Adding missing derivatives of builtins to ADiMat

In this tutorial, we will explore how to add derivative support for builtin functions that have not yet been handled by us, the developers of ADiMat. We strongly believe that, by now, ADiMat covers a relatively large range of builtin functions. In particular, ADiMat does offer derivative support for all commonly used builtin functions. However, there are so many builtin functions in MATLAB that we cannot treat them all at once. Instead, we handle missing builtins on a case-by-case basis. That is, when ADiMat reports an error about a missing builtin function, please contact us, preferably via the mailing list adimat-users@lists.sc.informatik.tu-darmstadt.de. We will then strive to add derivative support for the functions your code uses as quickly as possible.

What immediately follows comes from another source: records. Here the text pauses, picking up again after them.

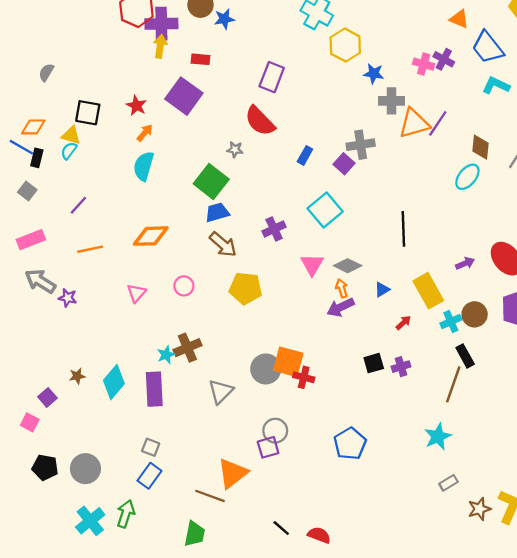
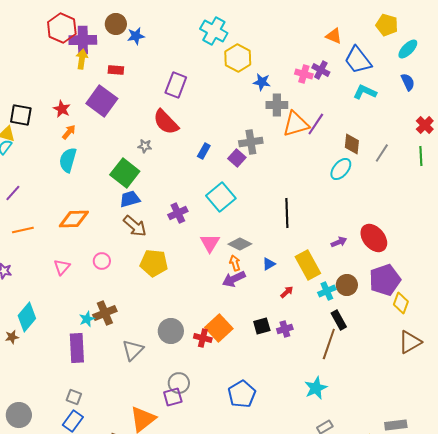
orange square: (288, 362) -> (219, 328), moved, turned 32
cyan diamond: (114, 382) -> (27, 317), moved

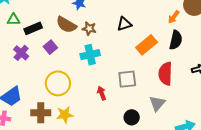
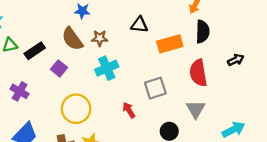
black triangle: (124, 24) -> (139, 25), turned 35
brown semicircle: (66, 25) -> (72, 39), turned 35
orange rectangle: (147, 45) -> (170, 44), turned 35
purple cross: (21, 53) -> (20, 91), moved

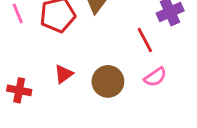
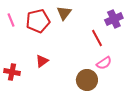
brown circle: (108, 81) -> (87, 80), moved

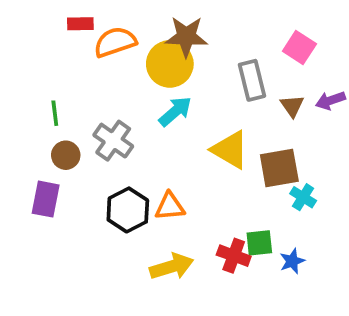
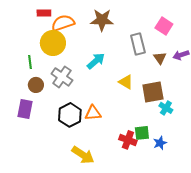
yellow circle: (170, 64) -> (53, 43), moved
yellow triangle: (230, 150) -> (126, 82), size x0.7
yellow arrow: (172, 267) -> (83, 155), moved, turned 50

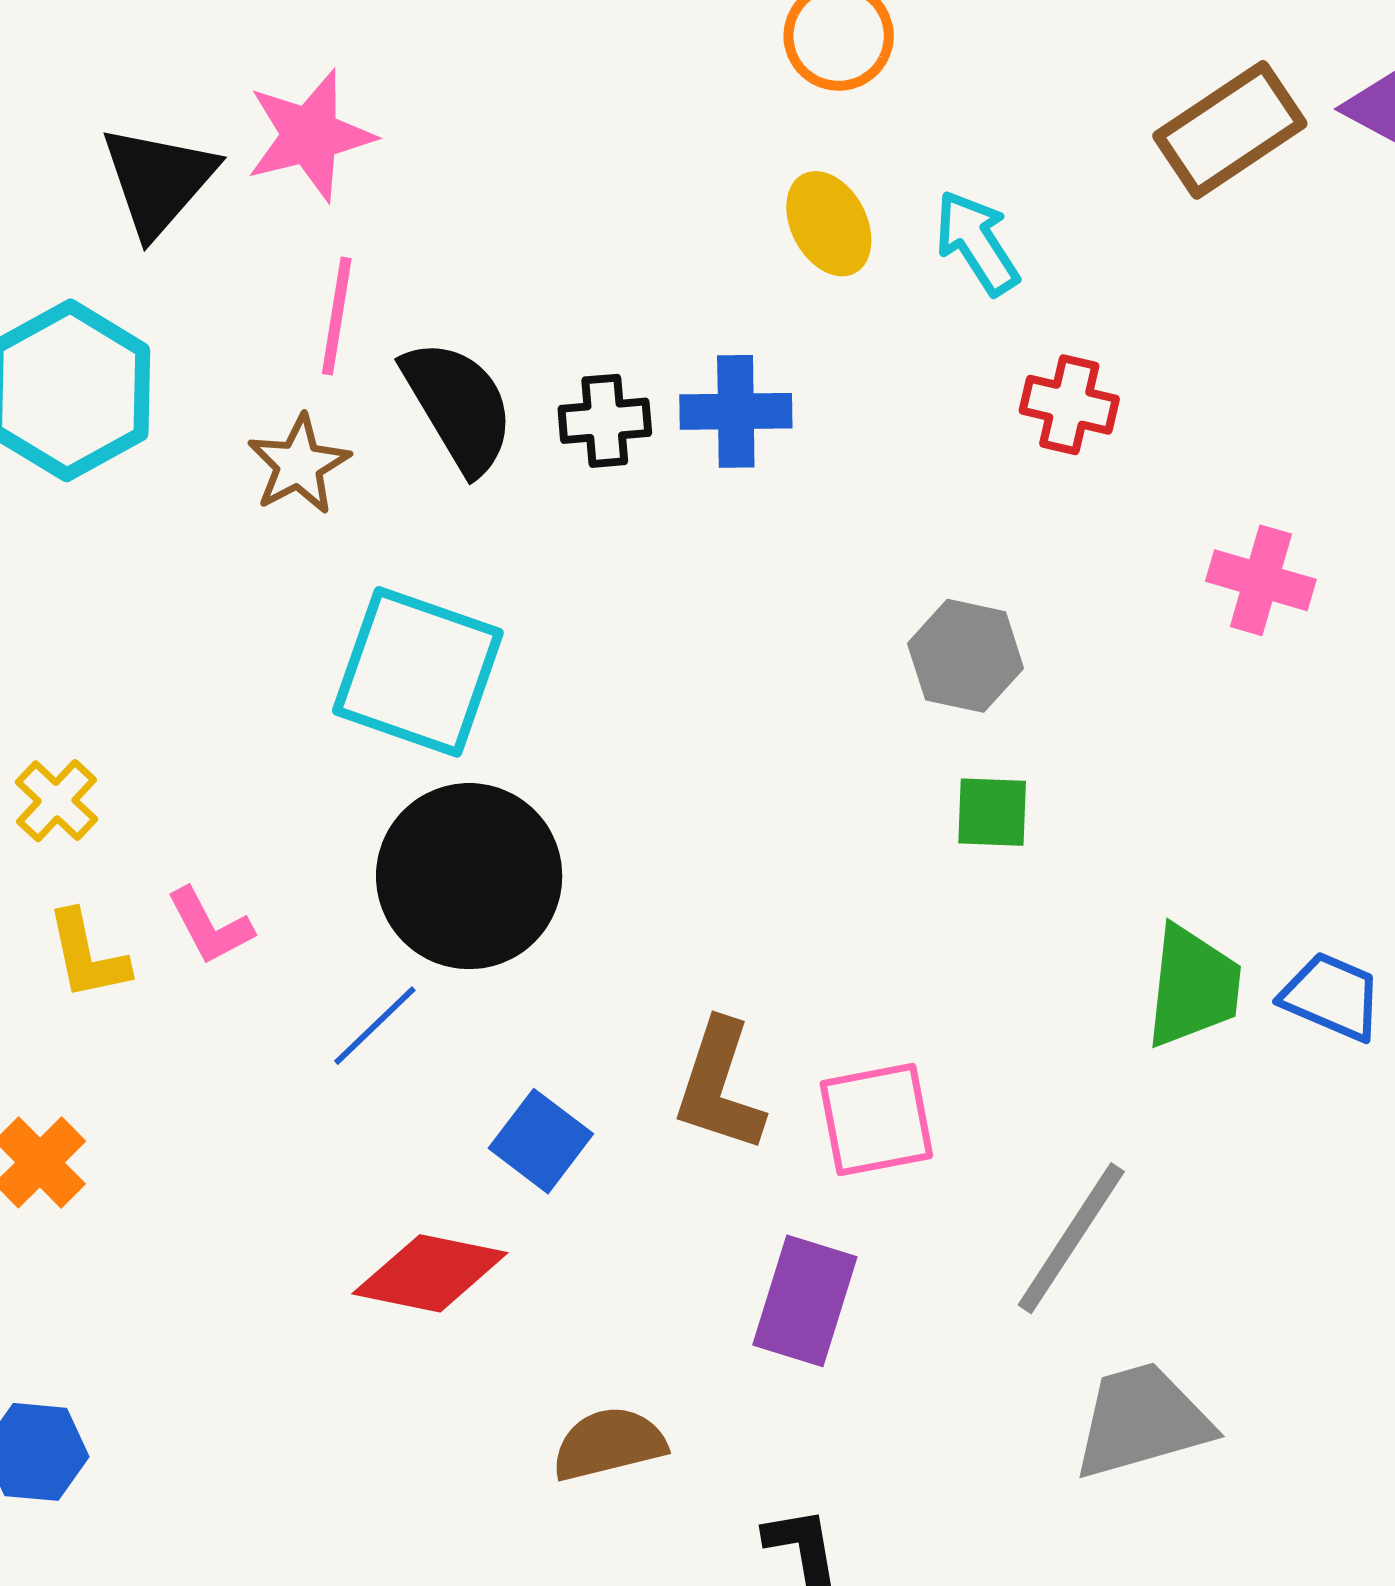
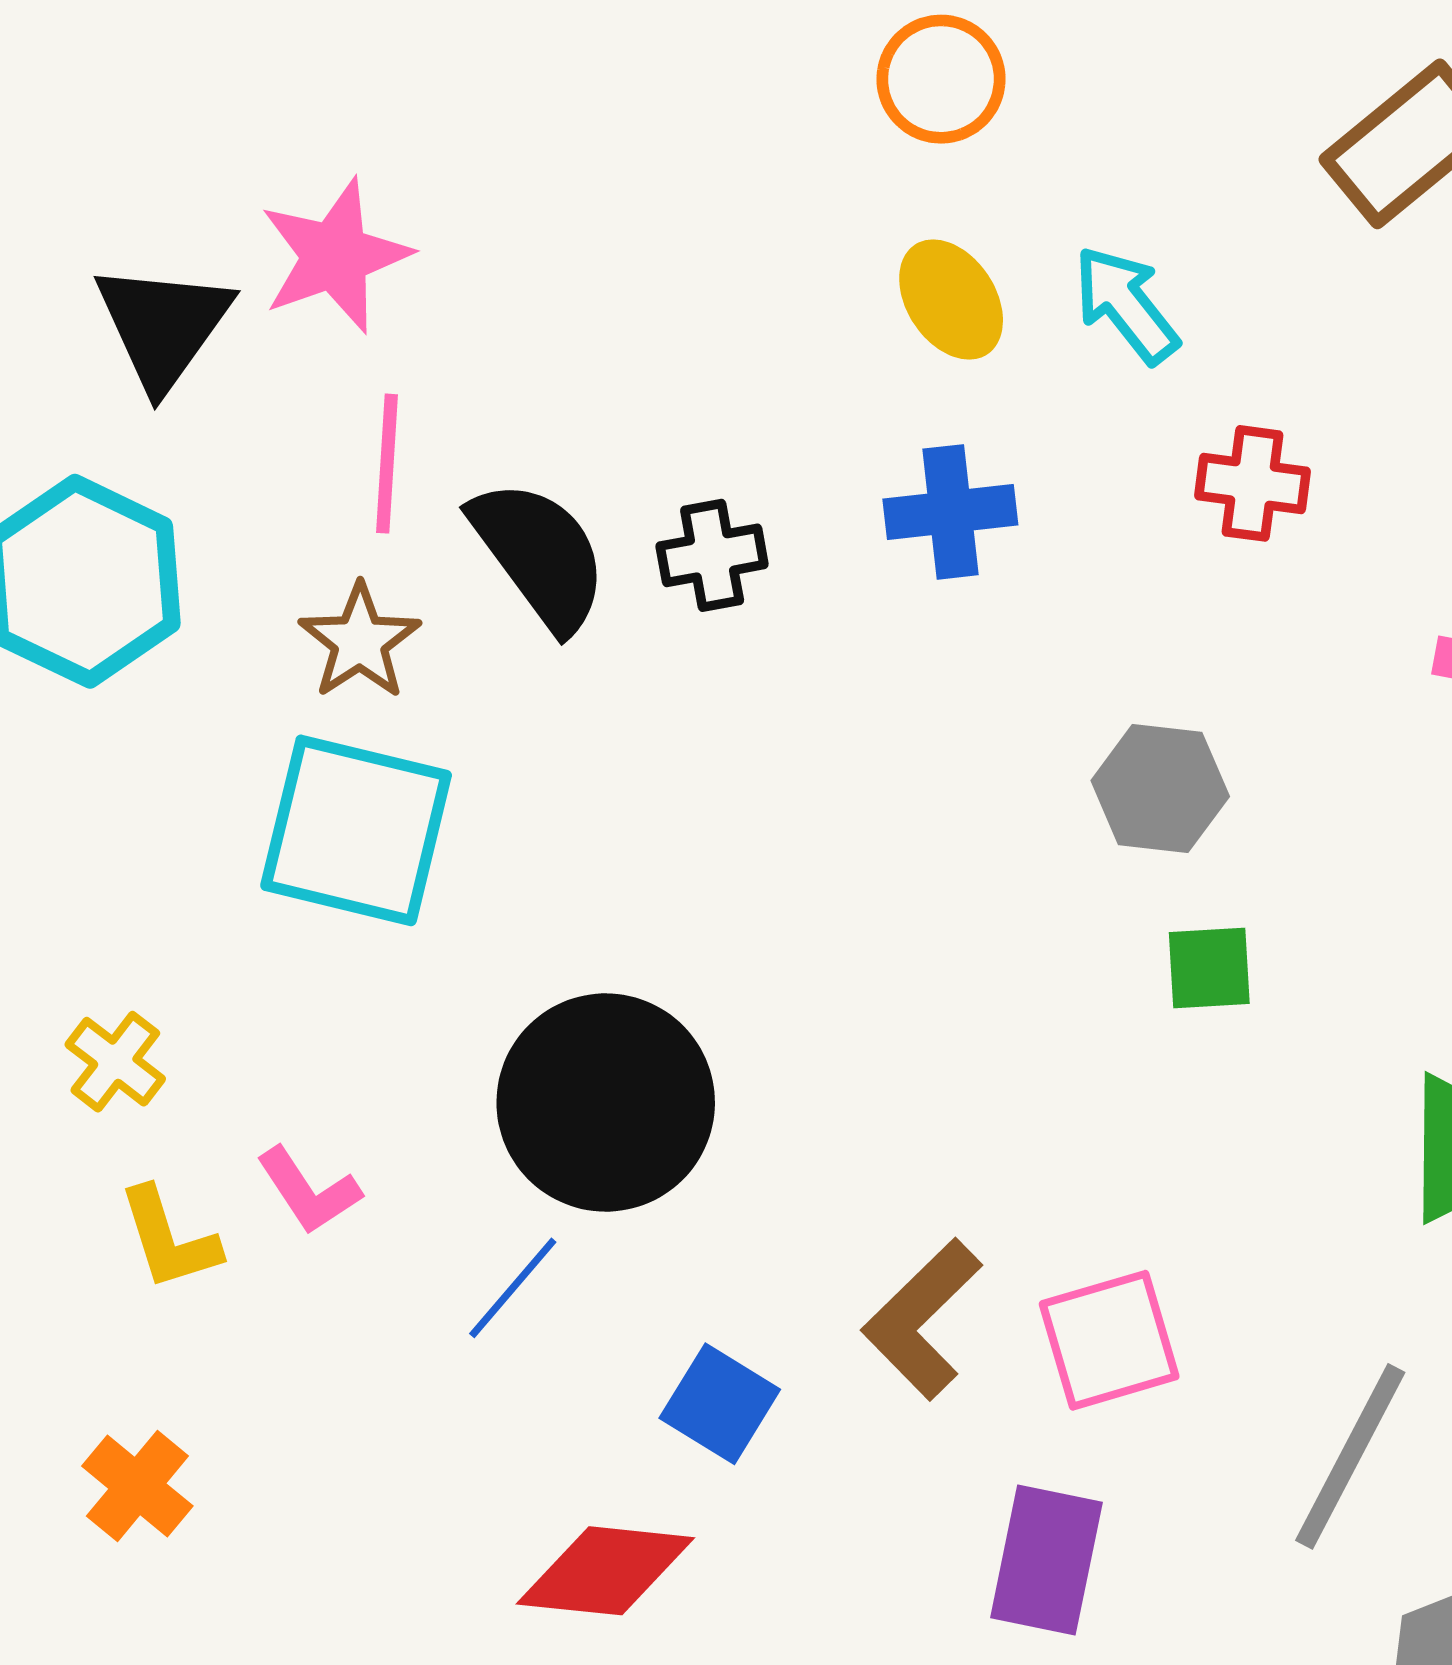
blue cross: (736, 411) -> (950, 512), moved
cyan square: (418, 672) -> (356, 830), moved
brown L-shape: (719, 1086) -> (922, 1319), turned 33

In this tutorial, we explain how you can help yourself in this situation. More precisely, we show how you can add this derivative support to your local installation of ADiMat. This requires (i) that you know the derivative(s) of the builtin in question and (ii) that you manually write code that can compute these derivative(s). What we explain here is how to hook up this manually written code with the ADiMat differentiation process.

Once you have done these steps for some builtin function, we would still be happy to hear from you. So, please let us know and we will integrate this missing builtin into ADiMat making it available for all users.

Contents

An illustrating example: The builtin function quad

Let's consider the builtin quad as an example. It has not yet been added to the derivative database of ADiMat. More precisely, it is listed there as a builtin for which the derivative is unknown. This means that ADiMat knows that the builtin exists, otherwise you would get an unbound identifier error. This case will be treated in a different example. So, let's assume that you wrote some function that calls the builtin quad and that you want to differentiate this function. Here is an example where this function is called intsin:

type intsin
function z = intsin(a, b)
  z = quad(@sin, a, b);

This function uses quad to numerically approximate the area under the sine function between points a and b, which are given as parameters. Let us first describe what happens in such a situation. When you try to differentiate this function with ADiMat, you will receive errors, which we will explain in detail in the following sections.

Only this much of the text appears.